THE International Finance Corp. (IFC) has committed a total of $399 million to Philippine-based investments in fiscal year 2021.
The private sector lender of The World Bank Group said in a statement that most of its investments in the Philippines were “aimed at fostering a more resilient and inclusive recovery from Covid-19.”
The IFC said its Covid-related investments in the country during the fiscal year benefitted the following: Card Bank Inc. and Card SME Bank Inc.; Cebu Air Inc.; Union Bank of the Philippines; and Growsari Inc., a B2B (business-to-business) startup.
“The Philippines has been deeply affected by Covid-19, which has reversed many of the development gains the country has achieved,” Jean-Marc Arbogast, Country Manager for the Philippines at IFC, said.
“This has created an even greater sense of urgency to foster a more inclusive recovery; and IFC is committed to remaining a steadfast partner to the Philippines through the challenges that lie ahead,” Arbogast added.
The investment in Card Bank Inc. and Card SME Bank Inc. is expected to benefit over 60,000 companies, 44,000 of which are micro, small and medium enterprises (MSMEs) owned or led by women.
The IFC said its investment in budget carrier Cebu Air was in the form of convertible bonds aimed to help the airline continue to provide affordable transportation.
Investment in Unionbank was a 7-year social bond. The proceeds for the bond issuance will be used to finance over 2,000 loans to MSMEs.
The IFC said its investment in Growsari aimed to help lower prices, boost sales and digitalize supply chains in the country. The technology solutions firm connects mom-and-pop stores in the Philippines with manufacturers and wholesalers of milk, rice and other consumer products.
Globally, the total commitment of IFC is at $3.8 billion.

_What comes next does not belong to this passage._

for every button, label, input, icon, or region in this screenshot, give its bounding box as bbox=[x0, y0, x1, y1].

This includes $2.8 billion in long-term financing from its own account and $956 million mobilized from other investors.
In addition, the IFC said it provided $1.5 billion in short-term finance in the Southeast Asian region to facilitate trade flows.
The IFC also said it has committed $1.9 billion to Covid-19 response efforts since the onset of the health crisis in the East Asia and the Pacific (EAP) region.

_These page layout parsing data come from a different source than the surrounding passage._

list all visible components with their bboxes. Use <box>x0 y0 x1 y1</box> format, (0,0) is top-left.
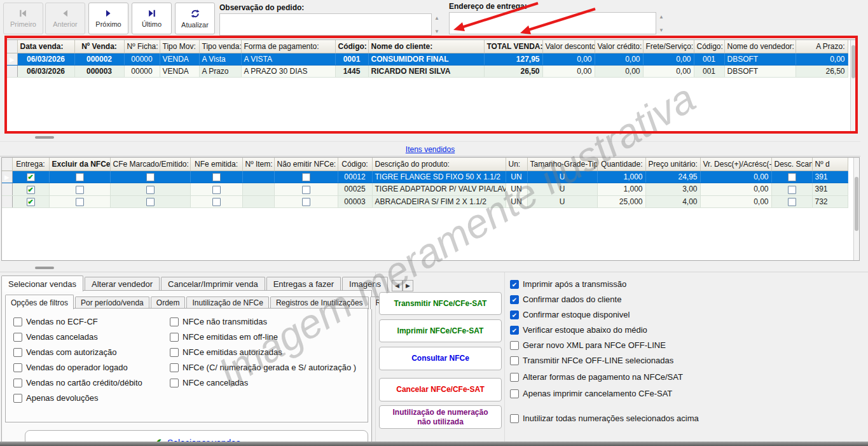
excluir-nfce-checkbox[interactable] <box>76 186 84 194</box>
vendas-operador-logado-checkbox[interactable] <box>13 363 22 372</box>
vendas-com-autorizacao-checkbox[interactable] <box>13 348 22 357</box>
table-cell[interactable]: CONSUMIDOR FINAL <box>368 53 484 66</box>
table-cell[interactable]: 0,00 <box>542 53 595 66</box>
table-cell[interactable]: 00012 <box>338 171 372 183</box>
verificar-estoque-medio-checkbox[interactable] <box>510 326 519 335</box>
items-sold-link[interactable]: Itens vendidos <box>406 145 455 154</box>
filter-checkbox-row[interactable]: NFCe emitidas autorizadas <box>170 347 356 358</box>
nfce-offline-checkbox[interactable] <box>170 333 179 342</box>
column-header[interactable]: Tipo venda: <box>199 40 241 53</box>
nfce-canceladas-checkbox[interactable] <box>170 379 179 387</box>
table-cell[interactable]: 732 <box>812 195 848 207</box>
desc-scann-checkbox[interactable] <box>788 173 796 181</box>
gerar-xml-offline-checkbox[interactable] <box>510 341 519 350</box>
column-header[interactable]: Tamanho-Grade-Tipo: <box>527 158 597 171</box>
cancelar-nfce-button[interactable]: Cancelar NFCe/CFe-SAT <box>379 378 502 401</box>
table-cell[interactable] <box>242 171 274 183</box>
cfe-marcado-checkbox[interactable] <box>146 198 155 206</box>
column-header[interactable]: Quantidade: <box>597 158 645 171</box>
tab-scroll-right-icon[interactable]: ▶ <box>403 280 413 291</box>
table-row[interactable]: 00012 TIGRE FLANGE SD FIXO 50 X 1.1/2 UN… <box>2 171 848 183</box>
column-header[interactable]: Nº d <box>812 158 848 171</box>
order-observation-textarea[interactable] <box>219 13 432 36</box>
table-cell[interactable]: 1445 <box>335 66 368 78</box>
nfce-autorizadas-checkbox[interactable] <box>170 348 179 357</box>
table-cell[interactable]: 1,000 <box>597 171 645 183</box>
table-cell[interactable]: 06/03/2026 <box>17 53 74 66</box>
option-checkbox-row[interactable]: Apenas imprimir cancelamento CFe-SAT <box>510 388 699 399</box>
column-header[interactable]: Nº Venda: <box>74 40 124 53</box>
tab-alterar-vendedor[interactable]: Alterar vendedor <box>85 277 160 291</box>
column-header[interactable]: Descrição do produto: <box>372 158 506 171</box>
table-row[interactable]: 00025 TIGRE ADAPTADOR P/ VALV PIA/LAVAT … <box>2 183 848 195</box>
table-cell[interactable]: A Vista <box>199 53 241 66</box>
table-cell[interactable]: 0001 <box>335 53 368 66</box>
table-cell[interactable]: TIGRE ADAPTADOR P/ VALV PIA/LAVAT 40 <box>372 183 506 195</box>
option-checkbox-row[interactable]: Transmitir NFCe OFF-LINE selecionadas <box>510 355 699 366</box>
filter-checkbox-row[interactable]: Vendas no ECF-CF <box>13 316 142 327</box>
vendas-cartao-checkbox[interactable] <box>13 379 22 387</box>
column-header[interactable]: Tipo Mov: <box>160 40 199 53</box>
option-checkbox-row[interactable]: Inutilizar todas numerações selecionados… <box>510 413 699 424</box>
table-cell[interactable]: 1,000 <box>597 183 645 195</box>
tab-scroll-left-icon[interactable]: ◀ <box>392 280 403 291</box>
table-cell[interactable]: UN <box>506 171 527 183</box>
inutilizar-todas-numeracoes-checkbox[interactable] <box>510 414 519 423</box>
table-cell[interactable]: 0,00 <box>595 66 643 78</box>
tab-selecionar-vendas[interactable]: Selecionar vendas <box>1 275 83 291</box>
column-header[interactable]: Forma de pagamento: <box>241 40 335 53</box>
entrega-checkbox[interactable] <box>27 173 35 181</box>
filter-checkbox-row[interactable]: Apenas devoluções <box>13 393 142 403</box>
tab-inutilizacao-de-nfce[interactable]: Inutilização de NFCe <box>186 296 268 309</box>
splitter-handle[interactable] <box>35 267 54 269</box>
option-checkbox-row[interactable]: Verificar estoque abaixo do médio <box>510 324 699 335</box>
address-scroll-down-icon[interactable]: ▼ <box>658 27 665 33</box>
filter-checkbox-row[interactable]: Vendas do operador logado <box>13 362 142 373</box>
transmitir-offline-selecionadas-checkbox[interactable] <box>510 356 519 365</box>
table-cell[interactable]: 127,95 <box>484 53 542 66</box>
observation-scroll-up-icon[interactable]: ▲ <box>433 15 441 21</box>
observation-scroll-down-icon[interactable]: ▼ <box>433 29 441 34</box>
nfce-numeracao-gerada-checkbox[interactable] <box>170 363 179 372</box>
tab-imagens[interactable]: Imagens <box>342 277 388 291</box>
nao-emitir-nfce-checkbox[interactable] <box>302 186 310 194</box>
vendas-canceladas-checkbox[interactable] <box>13 333 22 342</box>
column-header[interactable]: Valor desconto: <box>542 40 595 53</box>
column-header[interactable]: Nome do cliente: <box>368 40 484 53</box>
apenas-devolucoes-checkbox[interactable] <box>13 394 22 403</box>
table-cell[interactable]: VENDA <box>160 66 199 78</box>
tab-opcoes-de-filtros[interactable]: Opções de filtros <box>5 295 74 309</box>
table-cell[interactable]: 26,50 <box>796 66 848 78</box>
table-cell[interactable]: U <box>527 171 597 183</box>
table-cell[interactable]: 0,00 <box>643 66 694 78</box>
column-header[interactable]: Nº Ficha: <box>124 40 160 53</box>
nfce-nao-transmitidas-checkbox[interactable] <box>170 317 179 326</box>
table-cell[interactable]: 3,00 <box>645 183 700 195</box>
table-cell[interactable]: 000002 <box>74 53 124 66</box>
table-cell[interactable]: 0,00 <box>700 195 771 207</box>
column-header[interactable]: Código: <box>335 40 368 53</box>
filter-checkbox-row[interactable]: NFCe não transmitidas <box>170 316 356 327</box>
table-cell[interactable]: VENDA <box>160 53 199 66</box>
table-row[interactable]: 06/03/2026 000002 00000 VENDA A Vista A … <box>7 53 848 66</box>
table-cell[interactable]: ABRACADEIRA S/ FIM 2 X 1.1/2 <box>372 195 506 207</box>
desc-scann-checkbox[interactable] <box>788 198 796 206</box>
column-header[interactable]: Excluir da NFCe: <box>49 158 110 171</box>
table-cell[interactable]: 26,50 <box>484 66 542 78</box>
table-cell[interactable]: U <box>527 183 597 195</box>
table-cell[interactable]: 24,95 <box>645 171 700 183</box>
tab-ordem[interactable]: Ordem <box>151 296 186 309</box>
sales-grid-scrollbar[interactable] <box>850 40 856 132</box>
delivery-address-textarea[interactable] <box>449 12 656 34</box>
table-cell[interactable]: 25,000 <box>597 195 645 207</box>
transmitir-nfce-button[interactable]: Transmitir NFCe/CFe-SAT <box>379 292 502 315</box>
table-row[interactable]: 00003 ABRACADEIRA S/ FIM 2 X 1.1/2 UN U … <box>2 195 848 207</box>
table-cell[interactable]: 00000 <box>124 53 160 66</box>
table-cell[interactable]: 001 <box>694 66 724 78</box>
table-cell[interactable]: 001 <box>694 53 724 66</box>
nfe-emitida-checkbox[interactable] <box>212 173 221 181</box>
column-header[interactable]: Código: <box>694 40 724 53</box>
splitter-handle[interactable] <box>35 136 54 139</box>
refresh-button[interactable]: Atualizar <box>175 3 215 34</box>
column-header[interactable]: Un: <box>506 158 527 171</box>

“Despite the challenges posed by the pandemic, IFC continues to play a critical role in leveraging the private sector to mobilize long-term capital for infrastructure, provide green, blue, social and sustainable financing, attract cross-border investments and promote innovation-led growth to accelerate the recovery in East Asia and the Pacific,” Alfonso Garcia Mora, IFC’s Vice President for Asia & Pacific, was quoted in a statement as saying.
The first transaction under IFC’s $4-billion “Global Health Platform,” which addressed the severe shortage of medical supplies in developing countries, was in the EAP region. About $3 billion was also committed to support the region’s financial institutions serving MSMEs.
MSMEs, which have been disproportionately impacted by the pandemic, account for the vast majority of businesses in the region and are collectively EAP’s largest employer.
Around 26 percent of projects, which amounted to $744 million in long-term financing, focused on tackling climate change and the marine plastics crisis.
The IFC said the EAP region contributed 30 percent of global gross domestic product and is home to 30 percent of the world’s population. The region is also responsible for 60 percent of global greenhouse-gas emissions with some of the biggest contributors to marine plastic waste.